La chambre d’écoute

(Lycée Pierre-Gilles de Gennes, Digne-les-Bains, France, 2003-2004)
Photographie noir et blanc sur papier argentique baryté : 115 x 115 cm

In situ, sculpture éphémère, feuilles de platane, bouleau blanc et odeurs fortes : 695 x 485 x 280 cm

 Le lycée Pierre-Gilles de Gennes de Digne-les Bains, en Haute Provence : à première vue des bâtiments bien banals, sans grande personnalité, de ceux qu’on a bâtis en toute hâte dans les années 70, parce qu’il fallait bien les bâtir. Il y suinte aussi quelque chose que l’on pourrait qualifier d’ennui adolescent. Au centre, un grand rectangle de béton quadrillé de bancs dont on devine à peine le bois tant ils sont recouverts de signes tracés à la hâte. Et puis ça et là, ponctuant maladroitement l’espace, quelques arbustes chérifs qui auraient peut-être préféré pousser là-haut, dans les collines avoisinantes, tellement plus accueillantes.

Les élèves sont aussi là, arpentant le bitume et tirant fiévreusement sur leur mégot entre deux cours. Distraits et inquiets à la fois, plus préoccupés de leurs petites histoires quotidiennes que d’un avenir qu’ils ont tant de mal à identifier. Quant aux relations avec les enseignants, elles sont parfois tendues, car des deux côtés il n’est pas toujours question de s’écouter. Un état des lieux somme toute bien ordinaire dans un établissement secondaire.

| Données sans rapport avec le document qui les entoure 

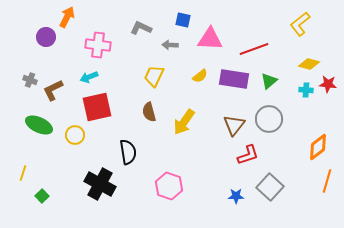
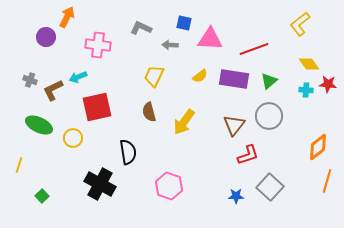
blue square: moved 1 px right, 3 px down
yellow diamond: rotated 40 degrees clockwise
cyan arrow: moved 11 px left
gray circle: moved 3 px up
yellow circle: moved 2 px left, 3 px down
yellow line: moved 4 px left, 8 px up
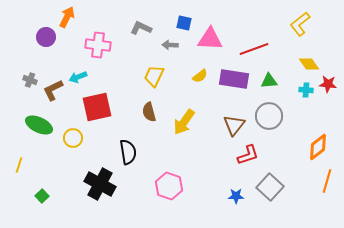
green triangle: rotated 36 degrees clockwise
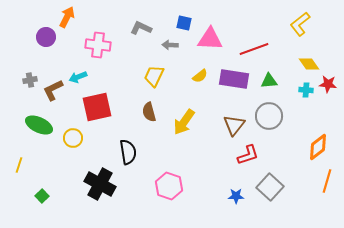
gray cross: rotated 32 degrees counterclockwise
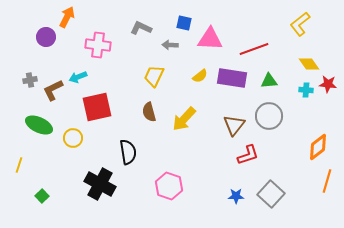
purple rectangle: moved 2 px left, 1 px up
yellow arrow: moved 3 px up; rotated 8 degrees clockwise
gray square: moved 1 px right, 7 px down
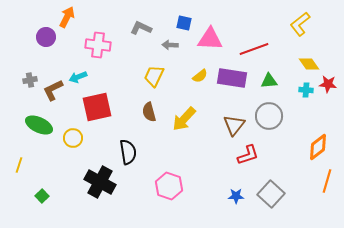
black cross: moved 2 px up
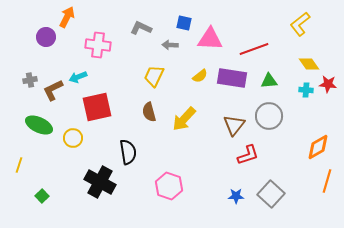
orange diamond: rotated 8 degrees clockwise
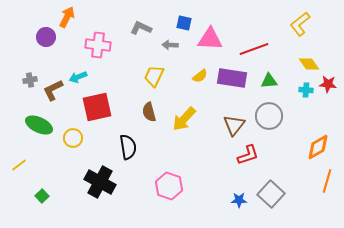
black semicircle: moved 5 px up
yellow line: rotated 35 degrees clockwise
blue star: moved 3 px right, 4 px down
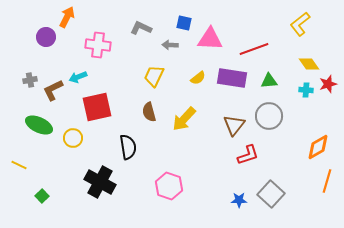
yellow semicircle: moved 2 px left, 2 px down
red star: rotated 24 degrees counterclockwise
yellow line: rotated 63 degrees clockwise
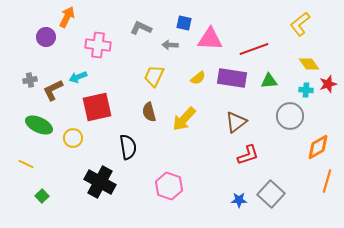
gray circle: moved 21 px right
brown triangle: moved 2 px right, 3 px up; rotated 15 degrees clockwise
yellow line: moved 7 px right, 1 px up
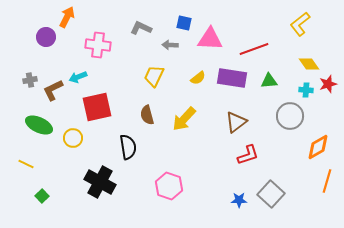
brown semicircle: moved 2 px left, 3 px down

Et puis voilà qu’arrive un jour un étranger, un artiste : il dit volontiers des choses décalées. Il fait paraît-il des sculptures, des installations, des œuvres in situ. Il dit vouloir comprendre ; on finit par lui dire certaines choses. Et lui, confronté à une forme d’incommunication  généralisée finit par qualifier nos salles de classe de lieux d’enfermement. Oui, oui, d’enfermement, le mot est fort mais c’est bien ce que nous pensons tous. C’est tellement difficile de parler avec les profs. De toute façon ils ne nous écoutent pas. A quoi cela sert-il d’aller à l’école ? On nous parle toujours de notre avenir, comme s’il n’y avait que cela dans la vie…


Le plasticien, lui, nous dit qu’alors on va travailler dans notre salle de classe, que c’est un lieu à investir, qu’on peut aussi en faire tout autre chose.
Et d’ailleurs si pour commencer nous enlevions toutes ces tables et toutes ces chaises bien alignées? Avec les profs il faut toujours que ce soit impeccable. On fait toujours trop de bruit, il faut toujours se taire et écouter le cours, prendre des notes. Lui, François MÉCHAIN, il a de drôles d’idées. Il nous dit que dans le cadre de son atelier on pourrait essayer de regarder le monde autrement, qu’on pourrait peut-être même faire changer des choses. Et pourquoi pas alors, par exemple, faire entrer le dehors dedans ? C’est tellement mieux dehors. Avec de vraies feuilles et de vrais arbres, enfin tout ce qui nous fait rêver du moment que c’est dehors. Il nous répète que tout est possible, surtout l’impossible, qu’on peut même y introduire des odeurs. On aura aussi le droit de s’asseoir tous par terre. Et le prof, lui, il faudra bien alors qu’il fasse comme nous.


Après une semaine de travail acharné, la salle de classe version artistique était prête. A la demande de l’équipe des artistes et de la direction du lycée, deux professeurs (mathématiques et philosophie) y dispensèrent leurs cours, assis à même le sol, au milieu des élèves.
On a appelé ce lieu la chambre d’écoute.